Search the entries for the word "матч" and report each line that has it.
((
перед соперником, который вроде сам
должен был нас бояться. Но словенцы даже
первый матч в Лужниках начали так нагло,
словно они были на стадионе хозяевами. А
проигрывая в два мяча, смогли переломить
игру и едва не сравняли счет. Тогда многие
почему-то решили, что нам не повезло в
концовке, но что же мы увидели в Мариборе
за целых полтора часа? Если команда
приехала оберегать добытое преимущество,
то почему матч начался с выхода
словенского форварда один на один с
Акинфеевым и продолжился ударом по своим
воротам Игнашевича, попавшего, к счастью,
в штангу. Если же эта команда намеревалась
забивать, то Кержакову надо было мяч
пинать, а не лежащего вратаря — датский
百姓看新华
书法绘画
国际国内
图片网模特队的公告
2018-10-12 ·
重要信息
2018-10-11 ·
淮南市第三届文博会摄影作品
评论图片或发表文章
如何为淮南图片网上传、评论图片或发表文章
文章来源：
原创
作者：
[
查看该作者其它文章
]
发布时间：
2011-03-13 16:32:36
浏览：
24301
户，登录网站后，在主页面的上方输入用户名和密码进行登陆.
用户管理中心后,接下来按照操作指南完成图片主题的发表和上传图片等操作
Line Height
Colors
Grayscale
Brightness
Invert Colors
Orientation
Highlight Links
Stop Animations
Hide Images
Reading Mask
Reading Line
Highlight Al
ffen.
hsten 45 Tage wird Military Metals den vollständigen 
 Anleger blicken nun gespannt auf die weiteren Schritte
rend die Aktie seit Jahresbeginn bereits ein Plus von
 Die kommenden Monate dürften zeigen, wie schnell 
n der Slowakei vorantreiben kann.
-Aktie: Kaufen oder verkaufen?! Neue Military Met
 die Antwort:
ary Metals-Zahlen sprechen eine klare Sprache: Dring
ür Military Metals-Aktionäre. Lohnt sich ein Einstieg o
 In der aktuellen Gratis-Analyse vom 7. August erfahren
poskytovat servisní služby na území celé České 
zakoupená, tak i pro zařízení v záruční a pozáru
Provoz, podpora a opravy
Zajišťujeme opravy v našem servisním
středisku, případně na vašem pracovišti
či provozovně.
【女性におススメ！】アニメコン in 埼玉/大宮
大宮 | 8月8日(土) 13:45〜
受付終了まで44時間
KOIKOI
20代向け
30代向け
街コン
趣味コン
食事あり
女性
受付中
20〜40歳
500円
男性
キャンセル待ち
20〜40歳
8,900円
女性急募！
))
◆ FINISHED TASK ◆
первый матч в Лужниках начали так нагло,
то почему матч начался с выхода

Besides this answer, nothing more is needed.